By JOSH GERSTEIN
06/18/2018 09:25 PM EDT Updated 06/19/2018 07:51 AM EDT
A former CIA computer engineer has been indicted on charges he masterminded what appears to be the largest leak of classified information in the spy agency’s history.
Joshua Schulte, 29, was charged in a new grand jury indictment with providing WikiLeaks with a massive trove of U.S. government hacking tools that the online publisher posted in March 2017, the Justice Department announced on Monday.
Schulte was previously facing child pornography charges in federal court in New York, but the indictment broadens the case to accuse him of illegally gathering classified information, damaging CIA computers, lying to investigators and numerous other offenses.
In January, attorneys involved in the child porn case revealed in court that Schulte was the target of a major investigation into WikiLeaks’ release of a CIA collection known as “Vault 7.”
The Justice Department’s news release announcing Schulte’s indictment does not mention WikiLeaks by name, signaling that it has not been charged in the case. There was no mention of any other individuals being charged.

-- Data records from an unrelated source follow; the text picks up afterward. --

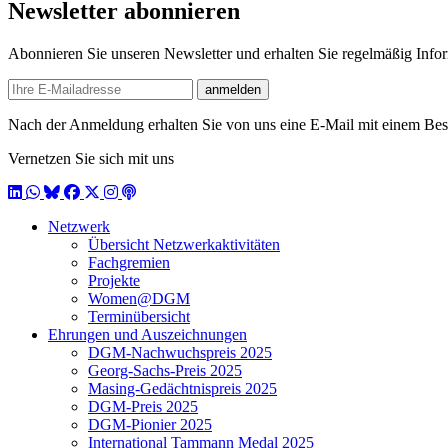
Newsletter abonnieren
Abonnieren Sie unseren Newsletter und erhalten Sie regelmäßig Inf
E-mail
anmelden
Nach der Anmeldung erhalten Sie von uns eine E-Mail mit einem Bestä
Vernetzen Sie sich mit uns
LinkedIn
WhatsApp
BlueSky
Facebook
X / Twitter
Instagram
Podcast
Netzwerk
Übersicht Netzwerkaktivitäten
Fachgremien
Projekte
Women@DGM
Terminübersicht
Ehrungen und Auszeichnungen
DGM-Nachwuchspreis 2025
Georg-Sachs-Preis 2025
Masing-Gedächtnispreis 2025
DGM-Preis 2025
DGM-Pionier 2025
International Tammann Medal 2025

Attorneys for Schulte declined to comment.
Last June, a National Security Agency contractor, Reality Winner, was arrested on charges of leaking to the online publication The Intercept a top secret report on the techniques that Russian government agents allegedly used to target computers of state election officials. She has pleaded not guilty and has been held without bail. Her trial is set for October.
In March, an FBI agent based in Minneapolis, Terry Albury, was charged with a leak to The Intercept of the FBI’s procedures for handling informants. He was also accused of retaining classified information at his home. He pleaded guilty to both charges and is free awaiting sentencing.
Earlier this month, the longtime head of security for the Senate Intelligence Committee, James Wolfe, was indicted on three felony counts of lying during the course of an FBI investigation into unauthorized disclosures of classified information. He was not charged with any leaks, but the indictment contends that he provided confidential committee information to at least one reporter. Wolfe pleaded not guilty to the charges last week. No trial date has been set.